Deaf...

TranceBoy

New member
Hiya,

I too suffer with social phobia and anxiety...on my own or with people I know I am alright, but there is a part of me that is afraid to let go and be my self in front of others it is as though I am waiting for the lead that I will then follow or waiting for the reaction to me.

I have also within the last few years found out that I am deaf...my right ear had been taking the weight of the left and because my right ear dropped a frequency I started to notice my loss of hearing, which apparently I have been deaf since birth.

Now, the doctor told me this would make me feel uncomfortable around groups of people, but on a one to one basis I would be fine, though this now seems to create anxiety too.

I say this because I wonder if others without realising it are subconsciously anxious because of not being aware of hearing loss. An example, put one finger in the right ear block out noise, does the left ear feel or sound like it is under water? And do the same with the left ear does the right ear feel underwater...when I do it I sound like I am just vibrating inside my head words...not being fully projected but take both fingers out and it is okay with speaking tough others say at times I mumble...

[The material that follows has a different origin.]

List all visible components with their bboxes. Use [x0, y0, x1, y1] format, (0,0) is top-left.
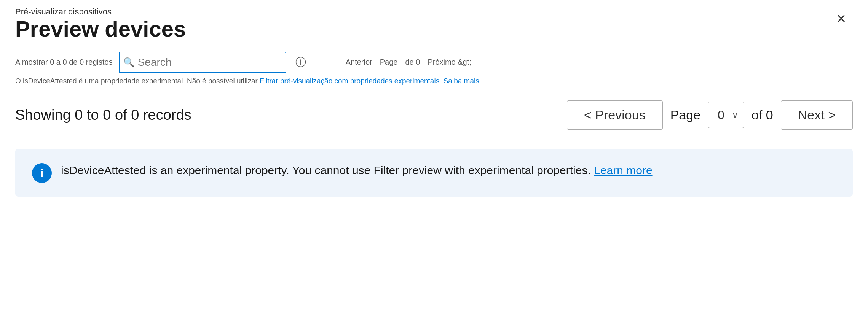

So is the social anxiety linked to the loss of hearing? In my case it is...but I also feel guilty I get embarrassed...I will give you an example, I was sat on the back of the bus once...that way I feel as though I am in control, but then the bus driver made a wrong turn and had to turn around...straight away he turned to me on the back seat to give him directions...the whole bus the people turned round and I just went bright red...I acted as though I did not see him..so instead these kids gave him signals...

That's another thing children running around in doctors waiting rooms and drawing attention to me...that is bad...I get embarrased and I do not know why...the thing is like all of us on here we can most probably turn the events into comical situations and laugh but whilst in the situation it is hell....I am gay and so find all other gay men very loud, so this stops me getting a relationship...I am noticing how loud other lads are now and I never seen this before...and it makes me think should I be that loud but because I am shy and quiet it is not me...but then others think I am ignorant....

So I would be interested to know if you can all hear perfectly, if not and you did not realise this then maybe I have brought something to your awareness...

Also any advice would be brilliant on my situation...I do not work and I am looking into doing a course where I go once a fortnight and bring my work home with me...it is usually on a one to one basis, but now they are trying to arrange a small group...which straight away puts me off....the course is psychology.

Regards

TranceBoy
 

jim

Member
My hearing is fine, have you tried hearing aids? These days they have really small ones that you can hardly see.
 

Crimefish

Well-known member
I had a hearing test recently and I have perfect hearing... though, I have a cold right now, so my ears are blocked.
I've noticed that some people's SA stemmed from shyness, and some was caused by a particular event. Not sure about mine.
 

Radius

New member
Been hearing impaired for about 25 years, give or take. SA probably longer. Also have severe depression that people ascribe as being exacerbated by my diabetes, if not outright caused by. The hearing loss, in my opinion, makes the SA worse. When you can't hear what a person says the first time, asking them to repeat it is awkward, and then the second time they get annoyed, and the flow of the conversation has been broken. People I am familiar with its not so much of a problem, but as I avoid meeting/engaging anyone, I can't seem to get past it. In the past 5 years or so I have done an admirable job of isolating myself. My social group consists of my wife, son & dogs, as well as 2-3 people I talk to on the phone, and I only go out to go to doctor's appointments. In 1996 I was working regional theater, just graduated college, confident, skilled enjoying the boon of life I had discovered in the live theater. Now its gone. Seem to have gotten off the subject. Yes, the loss of hearing will easily make the SA worse and effects more isolating. Hearing aides are nice, if you can afford the good ones, which most of the inner ear ones are not, but they are at best only a stop gap, not a cure. I have the added benefit of easily getting ear infections, so if I use a hearing aide all the time, I'll have an ear infection within 1-2 days, so I am restricted in its use. Diabetes has been a well rounded hobby for me, but I wouldn't recommend it for anyone looking for a quick thrill. ;)
 

Erninmcm

New member
I've had 5 sets of tubes put in my ears and then during a bad double ear infection my ear drums ended up with a few holes in them. Now I have a ton of scar tissue in my ears and it's difficult to hear, especially out of my right ear.

It's kind of awkward hanging out with people, especially if someone is new and doesn't know. I just try to concentrate on their voice and watch their mouth and repeat what they're saying in my head.